When Emma Rouault marries Charles Bovary she imagines she will pass into the life of luxury and passion that she reads about in sentimental novels and women’s magazines. But Charles is a dull country doctor, and provincial life is very different from the romantic excitement for which she yearns. In her quest to realize her dreams she takes a lover, and begins a devastating spiral into deceit and despair.
This year’s classic comes in the form of Gustave Flaubert’s Madame Bovary, which, despite its undeniable ‘wordy-ness’, was mostly enjoyed by our prudent classic readers. Biggest praises go to the descriptive passages and the humour that sits surprisingly well within the story, lifting the enjoyment level up a few notches for most of us.
It would be fair to say that Emma was not well liked by our group … thought to be, for example, ‘… an unlikable, self-absorbed, unrealistic girl/woman’ with ‘… a life with no goals outside her own selfish existence’, ‘a modern day desperate housewife[!]’. Harsh words, but mostly shared by all our members.

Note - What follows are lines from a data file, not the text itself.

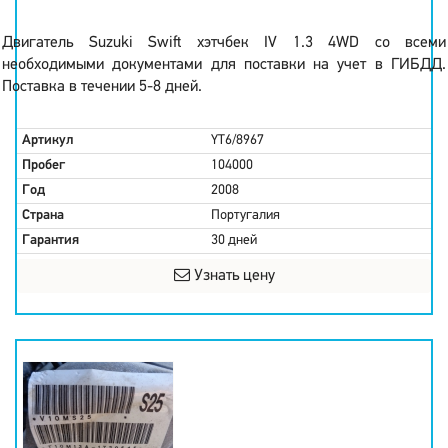
Двигатель Suzuki Swift хэтчбек IV 1.3 4WD со всеми
необходимыми документами для поставки на учет в ГИБДД.
Поставка в течении 5-8 дней.
Артикул
YT6/8967
Пробег
104000
Год
2008
Страна
Португалия
Гарантия
30 дней
Узнать цену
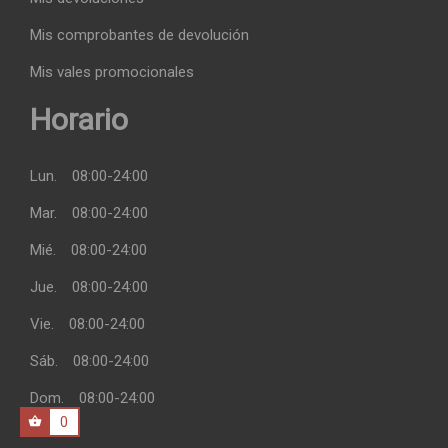
Mis comprobantes de devolución
Mis vales promocionales
Horario
Lun.
08:00-24:00
Mar.
08:00-24:00
Mié.
08:00-24:00
Jue.
08:00-24:00
Vie.
08:00-24:00
Sáb.
08:00-24:00
Dom.
08:00-24:00
0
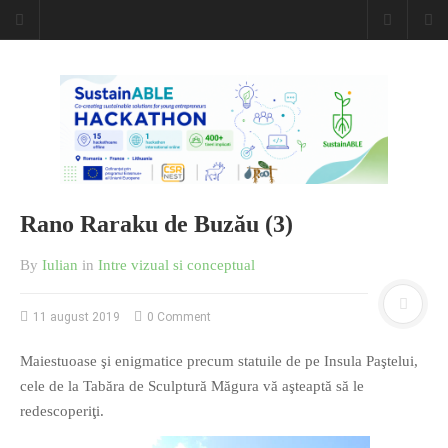
Rano Raraku de Buzău (3)
By
Iulian
in
Intre vizual si conceptual
11 august 2019
0 Comment
Maiestuoase şi enigmatice precum statuile de pe Insula Paştelui,
cele de la Tabăra de Sculptură Măgura vă aşteaptă să le
redescoperiţi.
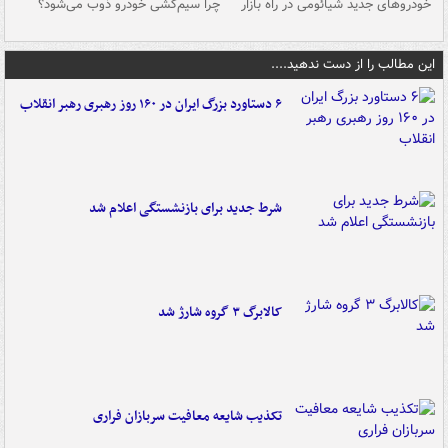
خودروهای جدید شیائومی در راه بازار
چرا سیم‌کشی خودرو ذوب می‌شود؟
شو
این مطالب را از دست ندهید....
۶ دستاورد بزرگ ایران در ۱۶۰ روز رهبری رهبر انقلاب
شرط جدید برای بازنشستگی اعلام شد
کالابرگ ۳ گروه شارژ شد
تکذیب شایعه معافیت سربازان فراری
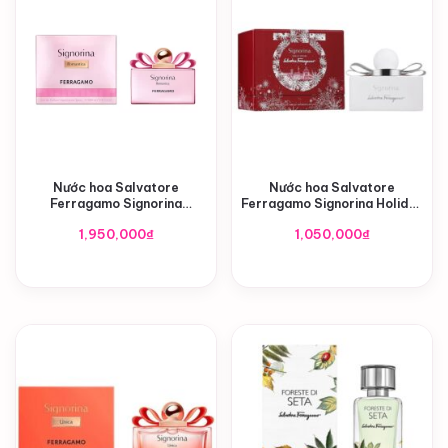
Nước hoa Salvatore
Nước hoa Salvatore
Ferragamo Signorina
Ferragamo Signorina Holiday
Romantica EDP
Edition EDP
1,950,000
₫
1,050,000
₫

No doubt this was the view the author intended his readers to take. He did little to inform us on why Emma had become such a self-centred soul, and it was noted that the lack of an omnipresence narrative leaves the reader (if deciding to even care) wondering how she became so. The fact that some reviewers see Madame Bovary as a prelude to feminist writing we found interesting. Back then, well bred women with the good luck to make a respectable marriage did not carrying on in such a manner, but whether this donates feminist leanings, or simply an ill matched pairing is debatable. It could be that Flaubert was simply writing a tale of a relationship strangled by unrealistic dreams and high expectations.
Whatever the intent, a classic such as Madame Bovary does not survive the test of time unless it resonates with a series of generations. This is clear when it was asked by a member, ‘Don’t we all know someone like Emma?’ Yes, we do. And it seems as though Flaubert was on the money when it came to bringing her to life.